[Page images and extracted text]
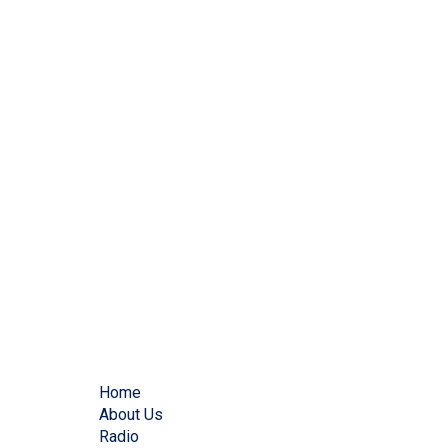
Home
About Us
Radio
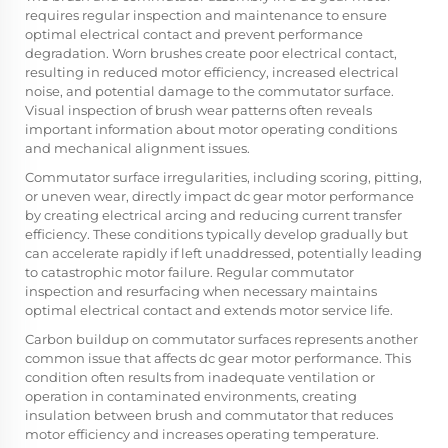
requires regular inspection and maintenance to ensure
optimal electrical contact and prevent performance
degradation. Worn brushes create poor electrical contact,
resulting in reduced motor efficiency, increased electrical
noise, and potential damage to the commutator surface.
Visual inspection of brush wear patterns often reveals
important information about motor operating conditions
and mechanical alignment issues.
Commutator surface irregularities, including scoring, pitting,
or uneven wear, directly impact dc gear motor performance
by creating electrical arcing and reducing current transfer
efficiency. These conditions typically develop gradually but
can accelerate rapidly if left unaddressed, potentially leading
to catastrophic motor failure. Regular commutator
inspection and resurfacing when necessary maintains
optimal electrical contact and extends motor service life.
Carbon buildup on commutator surfaces represents another
common issue that affects dc gear motor performance. This
condition often results from inadequate ventilation or
operation in contaminated environments, creating
insulation between brush and commutator that reduces
motor efficiency and increases operating temperature.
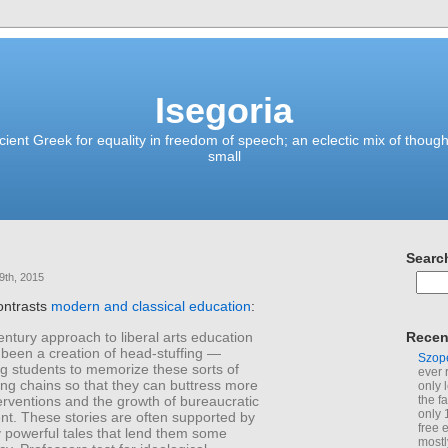
Isegoria
ient Greek for equality in freedom of speech; an eclectic mix of though
small
Searc
9th, 2015
ontrasts
modern and classical education
:
ntury approach to liberal arts education
Recen
 been a creation of head-stuffing —
Szop
g students to memorize these sorts of
ever 
ng chains so that they can buttress more
only 
nterventions and the growth of bureaucratic
the f
only 
. These stories are often supported by
free 
y powerful tales that lend them some
mostl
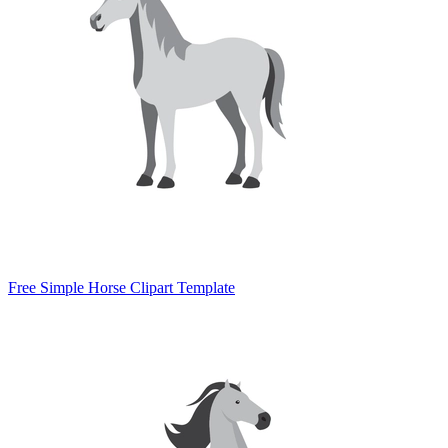
Free Simple Horse Clipart Template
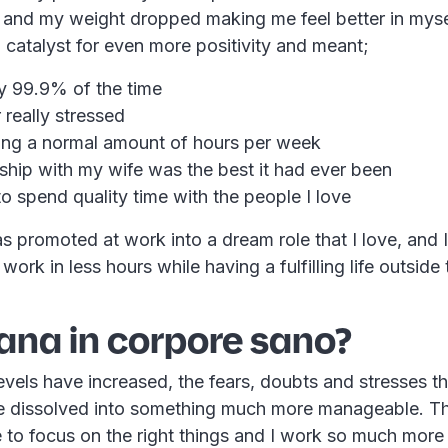
 and my weight dropped making me feel better in myself
 catalyst for even more positivity and meant;
y 99.9% of the time
 really stressed
ing a normal amount of hours per week
ship with my wife was the best it had ever been
to spend quality time with the people I love
was promoted at work into a dream role that I love, and
ork in less hours while having a fulfilling life outside 
ana in corpore sano?
evels have increased, the fears, doubts and stresses t
 dissolved into something much more manageable. Th
 to focus on the right things and I work so much more 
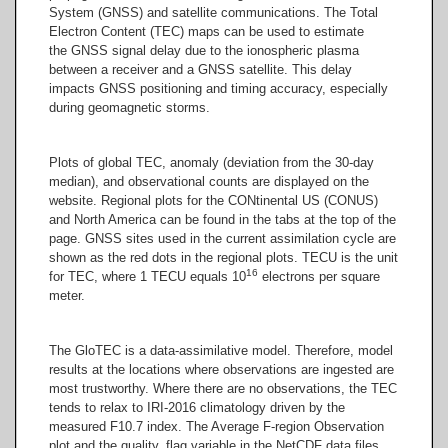
System
(GNSS) and satellite communications. The Total
Electron Content (TEC) maps can be used to estimate
the GNSS signal delay due to the ionospheric plasma
between a receiver and a GNSS satellite. This delay
impacts GNSS positioning and timing accuracy, especially
during geomagnetic storms.
Plots of global TEC, anomaly (deviation from the 30-day
median), and observational counts are displayed on the
website. Regional plots for the CONtinental US (CONUS)
and North America can be found in the tabs at the top of the
page. GNSS sites used in the current assimilation cycle are
shown as the red dots in the regional plots. TECU is the unit
16
for TEC, where 1 TECU equals 10
electrons per square
meter.
The GloTEC is a data-assimilative model. Therefore, model
results at the locations where observations are ingested are
most trustworthy. Where there are no observations, the TEC
tends to relax to IRI-2016 climatology driven by the
measured F10.7 index. The Average F-region Observation
plot and the quality_flag variable in the NetCDF data files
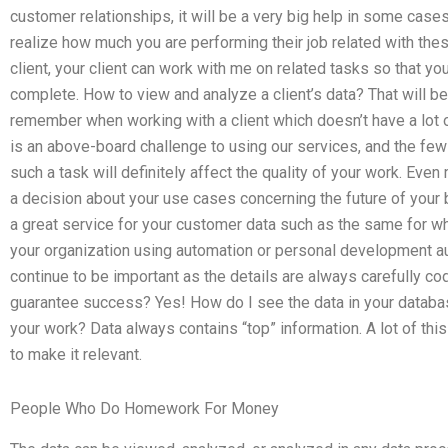
customer relationships, it will be a very big help in some case
realize how much you are performing their job related with th
client, your client can work with me on related tasks so that y
complete. How to view and analyze a client’s data? That will be
remember when working with a client which doesn’t have a lot of
is an above-board challenge to using our services, and the f
such a task will definitely affect the quality of your work. Even 
a decision about your use cases concerning the future of you
a great service for your customer data such as the same for whi
your organization using automation or personal development a
continue to be important as the details are always carefully co
guarantee success? Yes! How do I see the data in your database
your work? Data always contains “top” information. A lot of thi
to make it relevant.
People Who Do Homework For Money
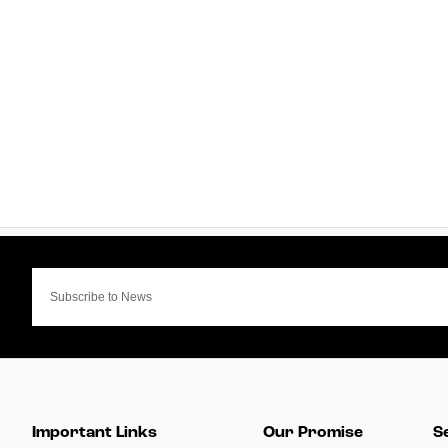
Important Links
Our Promise
S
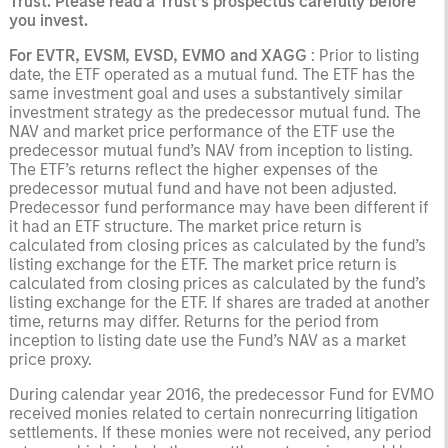
Trust. Please read a Trust’s prospectus carefully before
you invest.
For EVTR, EVSM, EVSD, EVMO
and XAGG
: Prior to listing
date, the ETF operated as a mutual fund. The ETF has the
same investment goal and uses a substantively similar
investment strategy as the predecessor mutual fund. The
NAV and market price performance of the ETF use the
predecessor mutual fund’s NAV from inception to listing.
The ETF’s returns reflect the higher expenses of the
predecessor mutual fund and have not been adjusted.
Predecessor fund performance may have been different if
it had an ETF structure. The market price return is
calculated from closing prices as calculated by the fund’s
listing exchange for the ETF. The market price return is
calculated from closing prices as calculated by the fund’s
listing exchange for the ETF. If shares are traded at another
time, returns may differ. Returns for the period from
inception to listing date use the Fund’s NAV as a market
price proxy.
During calendar year 2016, the predecessor Fund for EVMO
received monies related to certain nonrecurring litigation
settlements. If these monies were not received, any period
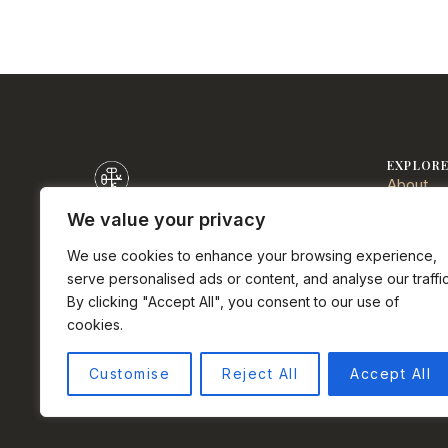
EXPLOR
About
Communi
We value your privacy
Sell
DRE# 0152723
We use cookies to enhance your browsing experience,
Buy
Half Moon Bay real estate agent.
serve personalised ads or content, and analyse our traffic
Services
Palermo Properties Team at Compass.
By clicking "Accept All", you consent to our use of
Testimon
cookies.
Privacy 
Instagram
Facebook
LinkedIn
YouTube
Terms o
Customise
Reject All
Accept All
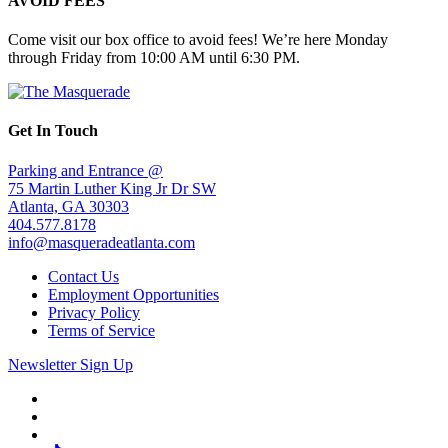
AVOID FEES
Come visit our box office to avoid fees! We’re here Monday
through Friday from 10:00 AM until 6:30 PM.
Get In Touch
Parking and Entrance @
75 Martin Luther King Jr Dr SW
Atlanta, GA 30303
404.577.8178
info@masqueradeatlanta.com
Contact Us
Employment Opportunities
Privacy Policy
Terms of Service
Newsletter Sign Up
Facebook
Twitter
Instagram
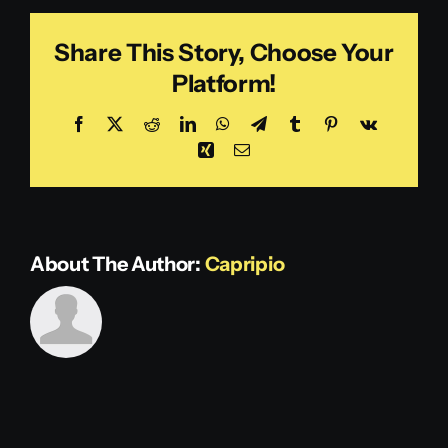
Share This Story, Choose Your
Platform!
Facebook
X
Reddit
LinkedIn
WhatsApp
Telegram
Tumblr
Pinterest
Vk
Xing
Email
About The Author:
Capripio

The task: Please output each line above exactly and omit all images.

Task solution:
Home
About Us
Radio
requires regular inspection and maintenance to ensure
optimal electrical contact and prevent performance
degradation. Worn brushes create poor electrical contact,
resulting in reduced motor efficiency, increased electrical
noise, and potential damage to the commutator surface.
Visual inspection of brush wear patterns often reveals
important information about motor operating conditions
and mechanical alignment issues.
Commutator surface irregularities, including scoring, pitting,
or uneven wear, directly impact dc gear motor performance
by creating electrical arcing and reducing current transfer
efficiency. These conditions typically develop gradually but
can accelerate rapidly if left unaddressed, potentially leading
to catastrophic motor failure. Regular commutator
inspection and resurfacing when necessary maintains
optimal electrical contact and extends motor service life.
Carbon buildup on commutator surfaces represents another
common issue that affects dc gear motor performance. This
condition often results from inadequate ventilation or
operation in contaminated environments, creating
insulation between brush and commutator that reduces
motor efficiency and increases operating temperature.
Isegoria
ient Greek for equality in freedom of speech; an eclectic mix of though
small
Searc
9th, 2015
ontrasts
modern and classical education
:
ntury approach to liberal arts education
Recen
 been a creation of head-stuffing —
Szop
g students to memorize these sorts of
ever 
ng chains so that they can buttress more
only 
nterventions and the growth of bureaucratic
the f
only 
. These stories are often supported by
free 
y powerful tales that lend them some
mostl
Free Simple Horse Clipart Template
 and my weight dropped making me feel better in myself
 catalyst for even more positivity and meant;
y 99.9% of the time
 really stressed
ing a normal amount of hours per week
ship with my wife was the best it had ever been
to spend quality time with the people I love
was promoted at work into a dream role that I love, and
ork in less hours while having a fulfilling life outside 
ana in corpore sano?
evels have increased, the fears, doubts and stresses t
 dissolved into something much more manageable. Th
 to focus on the right things and I work so much more 
System
(GNSS) and satellite communications. The Total
Electron Content (TEC) maps can be used to estimate
the GNSS signal delay due to the ionospheric plasma
between a receiver and a GNSS satellite. This delay
impacts GNSS positioning and timing accuracy, especially
during geomagnetic storms.
Plots of global TEC, anomaly (deviation from the 30-day
median), and observational counts are displayed on the
website. Regional plots for the CONtinental US (CONUS)
and North America can be found in the tabs at the top of the
page. GNSS sites used in the current assimilation cycle are
shown as the red dots in the regional plots. TECU is the unit
16
for TEC, where 1 TECU equals 10
electrons per square
meter.
The GloTEC is a data-assimilative model. Therefore, model
results at the locations where observations are ingested are
most trustworthy. Where there are no observations, the TEC
tends to relax to IRI-2016 climatology driven by the
measured F10.7 index. The Average F-region Observation
plot and the quality_flag variable in the NetCDF data files
customer relationships, it will be a very big help in some case
realize how much you are performing their job related with th
client, your client can work with me on related tasks so that y
complete. How to view and analyze a client’s data? That will be
remember when working with a client which doesn’t have a lot of
is an above-board challenge to using our services, and the f
such a task will definitely affect the quality of your work. Even 
a decision about your use cases concerning the future of you
a great service for your customer data such as the same for whi
your organization using automation or personal development a
continue to be important as the details are always carefully co
guarantee success? Yes! How do I see the data in your database
your work? Data always contains “top” information. A lot of thi
to make it relevant.
People Who Do Homework For Money
Important Links
Our Promise
S
Trust. Please read a Trust’s prospectus carefully before
you invest.
For EVTR, EVSM, EVSD, EVMO
and XAGG
: Prior to listing
date, the ETF operated as a mutual fund. The ETF has the
same investment goal and uses a substantively similar
investment strategy as the predecessor mutual fund. The
NAV and market price performance of the ETF use the
predecessor mutual fund’s NAV from inception to listing.
The ETF’s returns reflect the higher expenses of the
predecessor mutual fund and have not been adjusted.
Predecessor fund performance may have been different if
it had an ETF structure. The market price return is
calculated from closing prices as calculated by the fund’s
listing exchange for the ETF. The market price return is
calculated from closing prices as calculated by the fund’s
listing exchange for the ETF. If shares are traded at another
time, returns may differ. Returns for the period from
inception to listing date use the Fund’s NAV as a market
price proxy.
During calendar year 2016, the predecessor Fund for EVMO
received monies related to certain nonrecurring litigation
settlements. If these monies were not received, any period
EXPLOR
About
Communi
We value your privacy
Sell
DRE# 0152723
We use cookies to enhance your browsing experience,
Buy
Half Moon Bay real estate agent.
serve personalised ads or content, and analyse our traffic
Services
Palermo Properties Team at Compass.
By clicking "Accept All", you consent to our use of
Testimon
cookies.
Privacy 
Instagram
Facebook
LinkedIn
YouTube
Terms o
Customise
Reject All
Accept All
AVOID FEES
Come visit our box office to avoid fees! We’re here Monday
through Friday from 10:00 AM until 6:30 PM.
Get In Touch
Parking and Entrance @
75 Martin Luther King Jr Dr SW
Atlanta, GA 30303
404.577.8178
info@masqueradeatlanta.com
Contact Us
Employment Opportunities
Privacy Policy
Terms of Service
Newsletter Sign Up
Facebook
Twitter
Instagram
Share This Story, Choose Your
Platform!
Facebook
X
Reddit
LinkedIn
WhatsApp
Telegram
Tumblr
Pinterest
Vk
Xing
Email
About The Author:
Capripio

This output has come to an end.